What this task involves: Exact transcription of the following records is needed, with every picture dropped.
·····
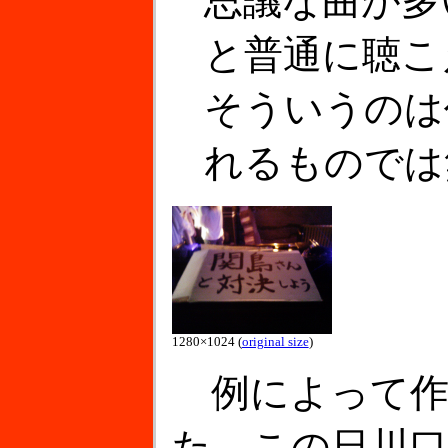
思議な曲が多
と普通に聴こ
そういうのは
れるものでは
1280×1024 (
original size
)
例によって作
た。この日川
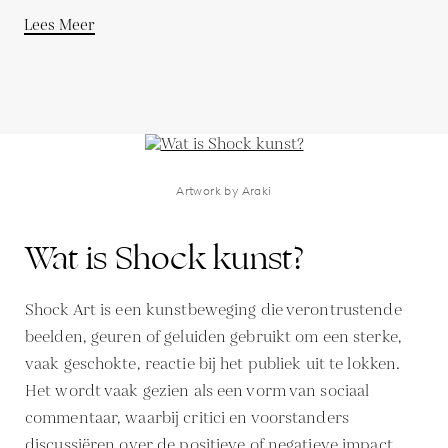
Lees Meer
Artwork by Araki
Wat is Shock kunst?
Shock Art is een kunstbeweging die verontrustende
beelden, geuren of geluiden gebruikt om een sterke,
vaak geschokte, reactie bij het publiek uit te lokken.
Het wordt vaak gezien als een vorm van sociaal
commentaar, waarbij critici en voorstanders
discussiëren over de positieve of negatieve impact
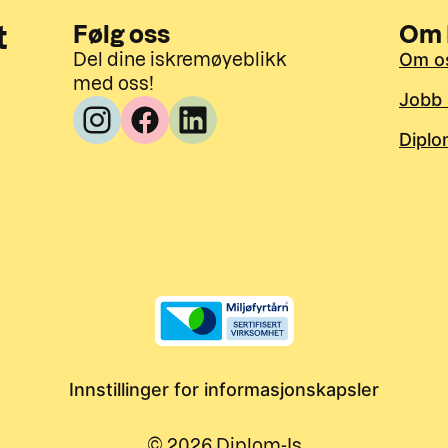
Følg oss
Om 
t
Om o
Del dine iskremøyeblikk
med oss!
Jobb 
Diplo
Innstillinger for informasjonskapsler
©
2026
Diplom-Is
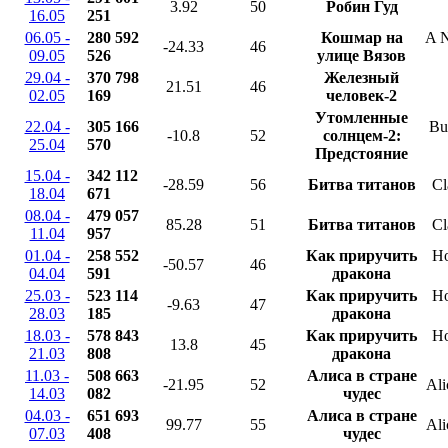
3.92
50
Робин Гуд
16.05
251
06.05 -
280 592
Кошмар на
A N
-24.33
46
09.05
526
улице Вязов
29.04 -
370 798
Железный
21.51
46
02.05
169
человек-2
Утомленные
22.04 -
305 166
Bu
-10.8
52
солнцем-2:
25.04
570
Предстояние
15.04 -
342 112
-28.59
56
Битва титанов
Cl
18.04
671
08.04 -
479 057
85.28
51
Битва титанов
Cl
11.04
957
01.04 -
258 552
Как приручить
Ho
-50.57
46
04.04
591
дракона
25.03 -
523 114
Как приручить
Ho
-9.63
47
28.03
185
дракона
18.03 -
578 843
Как приручить
Ho
13.8
45
21.03
808
дракона
11.03 -
508 663
Алиса в стране
-21.95
52
Ali
14.03
082
чудес
04.03 -
651 693
Алиса в стране
99.77
55
Ali
07.03
408
чудес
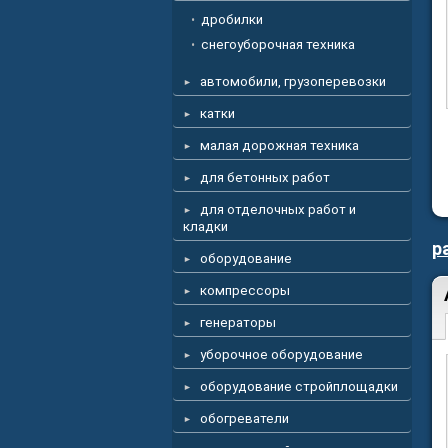
дробилки
снегоуборочная техника
автомобили, грузоперевозки
катки
малая дорожная техника
для бетонных работ
для отделочных работ и
кладки
р
оборудование
компрессоры
генераторы
уборочное оборудование
оборудование стройплощадки
обогреватели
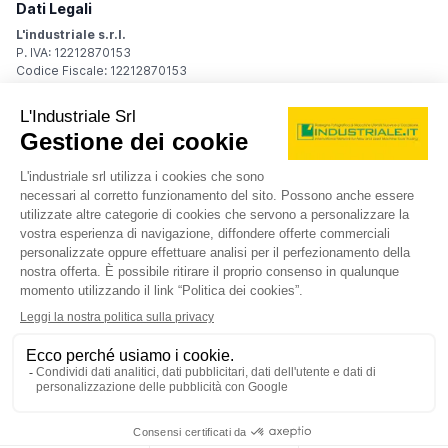
Dati Legali
L'industriale s.r.l.
P. IVA: 12212870153
Codice Fiscale: 12212870153
Sede Legale
Via Carlo Dolci, 32
20148 Milano (MI)
Italy
Registro Imprese
Iscrizione R.I.: 12212870153
REA: MI-1539011
Capitale sociale: Euro 10.400,00 i.v.
Contatti
info@industriale.it
PEC:
industriale@pec.industriale.it
02 8969 3116
© 2026 L'industriale s.r.l. - Tutti i diritti riservati
Informativa privacy - Cookie
|
Condizioni di navigazione
|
·····
Response below:
思議な曲が多
と普通に聴こ
そういうのは
れるものでは
1280×1024 (
original size
)
例によって作
た。この日川
Lees Meer
Artwork by Araki
Wat is Shock kunst?
Shock Art is een kunstbeweging die verontrustende
beelden, geuren of geluiden gebruikt om een sterke,
vaak geschokte, reactie bij het publiek uit te lokken.
Het wordt vaak gezien als een vorm van sociaal
commentaar, waarbij critici en voorstanders
discussiëren over de positieve of negatieve impact
Følg oss
Om 
t
Om o
Del dine iskremøyeblikk
med oss!
Jobb 
Diplo
Innstillinger for informasjonskapsler
©
2026
Diplom-Is
3.92
50
Робин Гуд
16.05
251
06.05 -
280 592
Кошмар на
A N
-24.33
46
09.05
526
улице Вязов
29.04 -
370 798
Железный
21.51
46
02.05
169
человек-2
Утомленные
22.04 -
305 166
Bu
-10.8
52
солнцем-2:
25.04
570
Предстояние
15.04 -
342 112
-28.59
56
Битва титанов
Cl
18.04
671
08.04 -
479 057
85.28
51
Битва титанов
Cl
11.04
957
01.04 -
258 552
Как приручить
Ho
-50.57
46
04.04
591
дракона
25.03 -
523 114
Как приручить
Ho
-9.63
47
28.03
185
дракона
18.03 -
578 843
Как приручить
Ho
13.8
45
21.03
808
дракона
11.03 -
508 663
Алиса в стране
-21.95
52
Ali
14.03
082
чудес
04.03 -
651 693
Алиса в стране
99.77
55
Ali
07.03
408
чудес
дробилки
снегоуборочная техника
автомобили, грузоперевозки
катки
малая дорожная техника
для бетонных работ
для отделочных работ и
кладки
р
оборудование
компрессоры
генераторы
уборочное оборудование
оборудование стройплощадки
обогреватели
Dati Legali
L'industriale s.r.l.
P. IVA: 12212870153
Codice Fiscale: 12212870153
Sede Legale
Via Carlo Dolci, 32
20148 Milano (MI)
Italy
Registro Imprese
Iscrizione R.I.: 12212870153
REA: MI-1539011
Capitale sociale: Euro 10.400,00 i.v.
Contatti
info@industriale.it
PEC:
industriale@pec.industriale.it
02 8969 3116
© 2026 L'industriale s.r.l. - Tutti i diritti riservati
Informativa privacy - Cookie
|
Condizioni di navigazione
|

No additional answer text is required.